In article <2186@ektools.UUCP> jwr@ektools.UUCP (Jim Reid) writes:
>Is there a rule of thumb of what should and should not be put in the
>kernel?  To be more specific, is it better to make a device driver 
>'lean-and-mean' or sophisticated, so that the user interface (the read(),
>write(), ioctl()) is simpler?

There are two conflicting goals in device drivers, and right now the
standard Unix kernels (BSD and [as far as I know] Sys5) do not always
help.

The first goal is indeed the `lean-and-mean' approach.  By writing only
what is absolutely necessary for reliability, you can get the driver
debugged quickly, and you do not wire bad assumptions into it.  You
can then tune it for performance, if necessary and appropriate.

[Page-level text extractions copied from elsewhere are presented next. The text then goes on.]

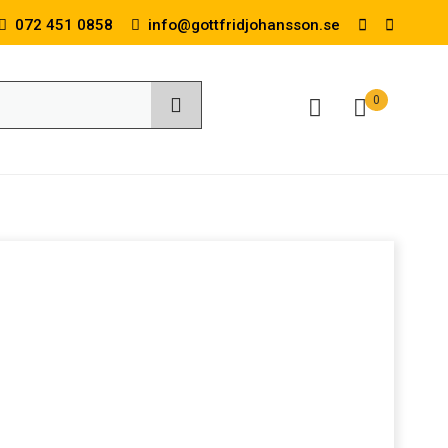
072 451 0858
info@gottfridjohansson.se
0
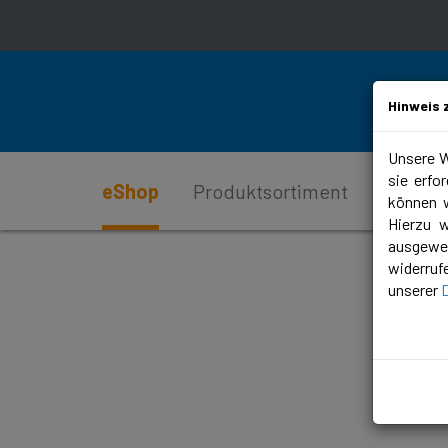
Hinweis 
Unsere W
sie erfo
eShop
Produktsortiment
Service
können w
Hierzu 
ausgewer
widerruf
unserer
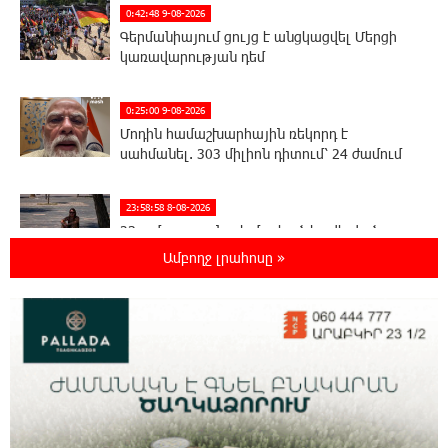
0:42:48 9-08-2026
Գերմանիայում ցույց է անցկացվել Մերցի
կառավարության դեմ
0:25:00 9-08-2026
Մոդին համաշխարհային ռեկորդ է
սահմանել. 303 միլիոն դիտում՝ 24 ժամում
23:58:58 8-08-2026
23-ամյա ուսանողի մշակած հավելվածը
հարավկորեական App Store-ում շրջանցել է
Ամբողջ լրահոսը »
նույնիսկ Google Maps-ը
23:39:22 8-08-2026
Ռուսաստանի տարածքում ոչնչացվել է
ուկրաինական 360 անօդաչու թռչող սարք
23:20:45 8-08-2026
Օգոստոսի 10-ին, 11-ին, 12-ին, 13-ին, 14-ին,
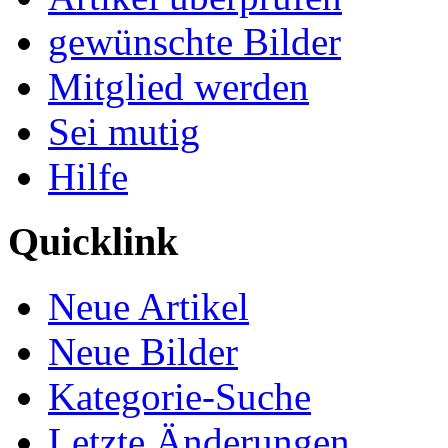
gewünschte Bilder
Mitglied werden
Sei mutig
Hilfe
Quicklink
Neue Artikel
Neue Bilder
Kategorie-Suche
Letzte Änderungen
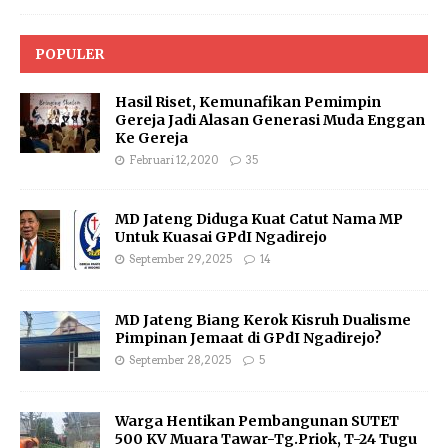
POPULER
Hasil Riset, Kemunafikan Pemimpin
Gereja Jadi Alasan Generasi Muda Enggan
Ke Gereja
Februari 12, 2020
35
MD Jateng Diduga Kuat Catut Nama MP
Untuk Kuasai GPdI Ngadirejo
September 29, 2025
14
MD Jateng Biang Kerok Kisruh Dualisme
Pimpinan Jemaat di GPdI Ngadirejo?
September 28, 2025
5
Warga Hentikan Pembangunan SUTET
500 KV Muara Tawar-Tg.Priok, T-24 Tugu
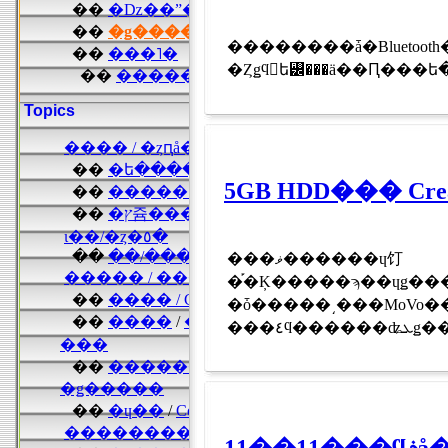
��������ǡ�Blueto
5GB HDD��� Creat
���ޥ������ɥ饤
�֡�Ķ�����ϡ��ɥǥ������ˤ���ܤ��ơ����Τ���
�ȱ�����͵���MoVo���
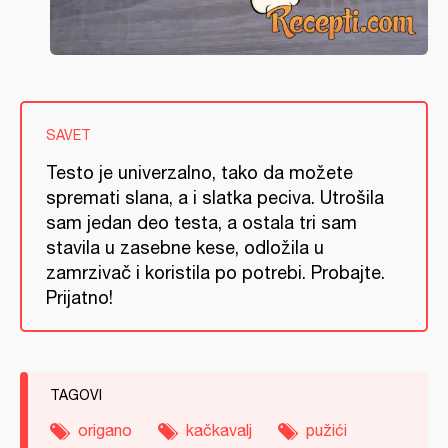
SAVET
Testo je univerzalno, tako da možete
spremati slana, a i slatka peciva. Utrošila
sam jedan deo testa, a ostala tri sam
stavila u zasebne kese, odložila u
zamrzivač i koristila po potrebi. Probajte.
Prijatno!
TAGOVI
origano
kačkavalj
pužići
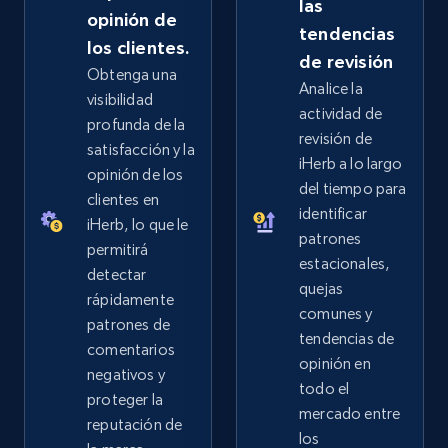
las
opinión de
URL, Product id, Title, Seller name, Seller rating,
tendencias
Seller reviews, Breadcrumbs, Root category, and
los clientes.
de revisión
more.
Obtenga una
Analice la
visibilidad
actividad de
2.5K+
359+
Comenzar ahora
profunda de la
revisión de
satisfacción y la
iHerb a lo largo
opinión de los
del tiempo para
clientes en
identificar
eBay - Collect records by category
iHerb, lo que le
patrones
URL, Product id, Title, Seller name, Seller rating,
permitirá
estacionales,
Seller reviews, Breadcrumbs, Root category, and
detectar
quejas
more.
rápidamente
comunes y
patrones de
tendencias de
2.5K+
359+
Comenzar ahora
comentarios
opinión en
negativos y
todo el
proteger la
mercado entre
reputación de
los
Google Shopping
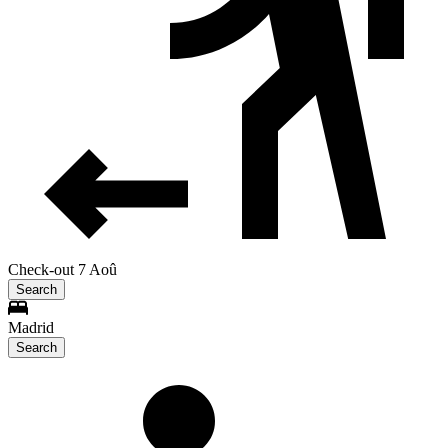
Check-out 7 Aoû
Search
Madrid
Search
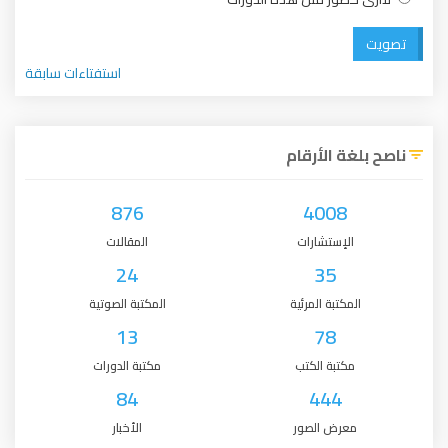
تصويت
استفتاءات سابقة
ناصح بلغة الأرقام
876
4008
الإستشارات
المقالات
24
35
المكتبة المرئية
المكتبة الصوتية
13
78
مكتبة الكتب
مكتبة الدورات
84
444
معرض الصور
الأخبار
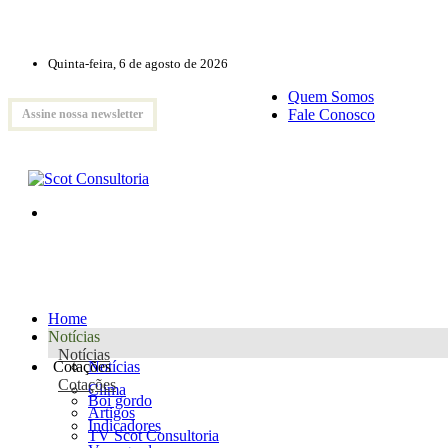
Quinta-feira, 6 de agosto de 2026
Quem Somos
Fale Conosco
Assine nossa newsletter
Home
Notícias
Notícias
Cotações
Notícias
Cotações
Clima
Boi gordo
Artigos
Indicadores
TV Scot Consultoria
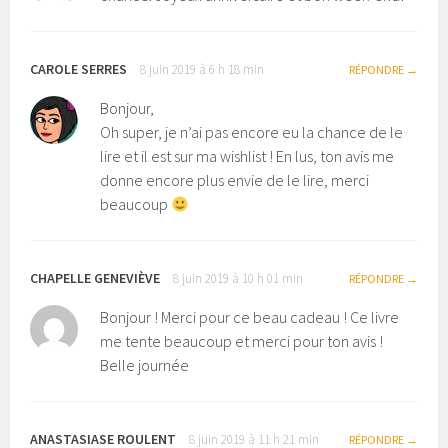
CAROLE SERRES
8 juin 2019 à 6 h 18 min
RÉPONDRE
Bonjour,
Oh super, je n’ai pas encore eu la chance de le
lire et il est sur ma wishlist ! En lus, ton avis me
donne encore plus envie de le lire, merci
beaucoup
CHAPELLE GENEVIÈVE
8 juin 2019 à 10 h 01 min
RÉPONDRE
Bonjour ! Merci pour ce beau cadeau ! Ce livre
me tente beaucoup et merci pour ton avis !
Belle journée
ANASTASIASE ROULENT
8 juin 2019 à 11 h 21 min
RÉPONDRE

The second goal is device independence.  If you wrote a DH driver so
that its read() and write() routines simply did I/O, and user code
had to do things like

	int lp = 024;	/* 8 bits, even parity */
	ioctl(fd, DHIOC_SET_LINE_PARAM_REGISTER, &lp);

it would work, and it would make the driver simpler.  But you would
discover that you needed many different versions of `stty' in order to
run on DHs, DZs, DMFs, DMZs, DHUs, DHVs, etc.  Instead of being quite
so `lean', it is better to establish a common abstraction, such as
a `tty device', and make the same (abstracted) ioctls work on each
device to the best of that device's ability.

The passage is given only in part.